On Thursday night, my wife briefs the youngest one regarding the weekend ahead. “You’re in charge of the dog,” she says. “And the cat. We’re going to be in Amsterdam.”
“Antwerp,” I say.
“Yes, Antwerp.”
“Why are you going to Antwerp?” the youngest one asks.
“It’s like a dare,” I say. “We dared ourselves to go on a mini-break, and now we have to go through with it.”
Twenty-four hours later, fresh off a train, we are wandering through a deserted quarter of Antwerp with our friends Kate and Alex, looking for a place to buy a drink. It is 9.30pm on a Friday, and the rain-washed streets are empty. There must be some people in Antwerp, but it is hard to tell if we are headed towards them or away from them.
“Maybe there’s been an evacuation,” I say. “And we missed the siren or something.”
“I’m going to start complaining in a minute,” my wife says.
“Left here,” Alex says, following his phone.
“You might need to stop complaining for a minute first,” I say, “so that everyone knows you’ve started again.”
“Shut up,” my wife says.
Eventually we happen across a bar full of people. As I step inside, my glasses steam up. I take them off and clean them, and when I put them back on and look around, something occurs to me: I am old. This obviously happened while I was busy worrying about something else, but there is no denying the evidence. I am easily the oldest man in this bar; possibly the oldest in Antwerp.
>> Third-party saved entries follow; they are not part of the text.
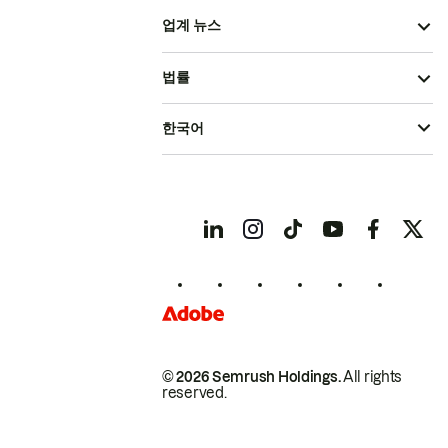
업계 뉴스
법률
한국어
© 2026 Semrush Holdings.
All rights
reserved.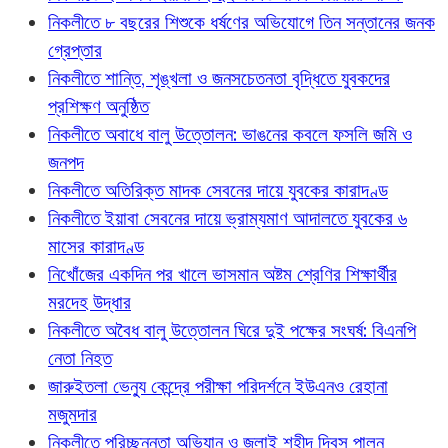
নিকলীতে ৮ বছরের শিশুকে ধর্ষণের অভিযোগে তিন সন্তানের জনক
গ্রেপ্তার
নিকলীতে শান্তি, শৃঙ্খলা ও জনসচেতনতা বৃদ্ধিতে যুবকদের
প্রশিক্ষণ অনুষ্ঠিত
নিকলীতে অবাধে বালু উত্তোলন: ভাঙনের কবলে ফসলি জমি ও
জনপদ
নিকলীতে অতিরিক্ত মাদক সেবনের দায়ে যুবকের কারাদণ্ড
নিকলীতে ইয়াবা সেবনের দায়ে ভ্রাম্যমাণ আদালতে যুবকের ৬
মাসের কারাদণ্ড
নিখোঁজের একদিন পর খালে ভাসমান অষ্টম শ্রেণির শিক্ষার্থীর
মরদেহ উদ্ধার
নিকলীতে অবৈধ বালু উত্তোলন ঘিরে দুই পক্ষের সংঘর্ষ: বিএনপি
নেতা নিহত
জারুইতলা ভেন্যু কেন্দ্রে পরীক্ষা পরিদর্শনে ইউএনও রেহানা
মজুমদার
নিকলীতে পরিচ্ছন্নতা অভিযান ও জুলাই শহীদ দিবস পালন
I carry a beer to my wife, who is seated outside under an awning. Next to her, a man and a woman are having an animated discussion in Dutch. I sit on a wet chair. “I feel old,” I say.
“You are old,” my wife says.
“Fuck the Germans!” the woman shouts suddenly.
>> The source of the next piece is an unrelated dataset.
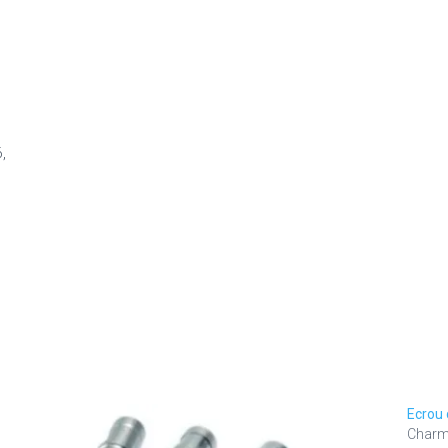
,
Ecrou 
Charmi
The man shakes his head. All conversation under the awning pauses for a moment.
“Do you think it’s too late to eat?” I say.
“Fuck the French!” the woman shouts. She stands. Jabbing her lit cigarette in what I imagine to be the general direction of the rest of continental Europe, she issues various complex imprecations to the citizens of several countries, and to a driver who is trying not to run her over.
“Is your friend OK?” my wife asks the man.
“I don’t know her,” the man says.
“She seems a tiny bit angry, is all,” my wife says.
“Good English, though,” I say.
After our beers, the four of us go in search of another bar, one with a clientele more skewed towards our demographic. This backfires spectacularly: the next place within range is full of even younger people. The music is also very loud, but there is a large sofa at the back. My wife sits on it, only to be immediately shooed off it. Two young men then carry the sofa away, as the entire seating area is transformed into a dance floor. After three songs, we give in and dance; after four more songs, we leave. On the way out, a girl grabs my wife’s arm and shouts into her ear.
“What was she saying to you?” I ask.
“She said it was inspiring to see me enjoying myself,” my wife says, her eyes shining with fury.
“Ouch,” I say.
“She said I was brave.”
The next day, we walk many miles. We are loudly chastised in a museum for trying to go around it clockwise instead of anticlockwise and, despite our best intentions, we close out a long evening under the awning of a bar full of young people.
“A young man just made me an indecent proposition,” my wife says on her return from the loo.
“What did he say?” I ask.
She tells me.
“Maybe he was practising his English,” I say.
“I don’t think so,” she says.
“You said no, right?” I say.
“I love Antwerp,” Kate says.
A light rain begins to fall. We decide to have one last drink before going back to our Airbnb to fall down the stairs.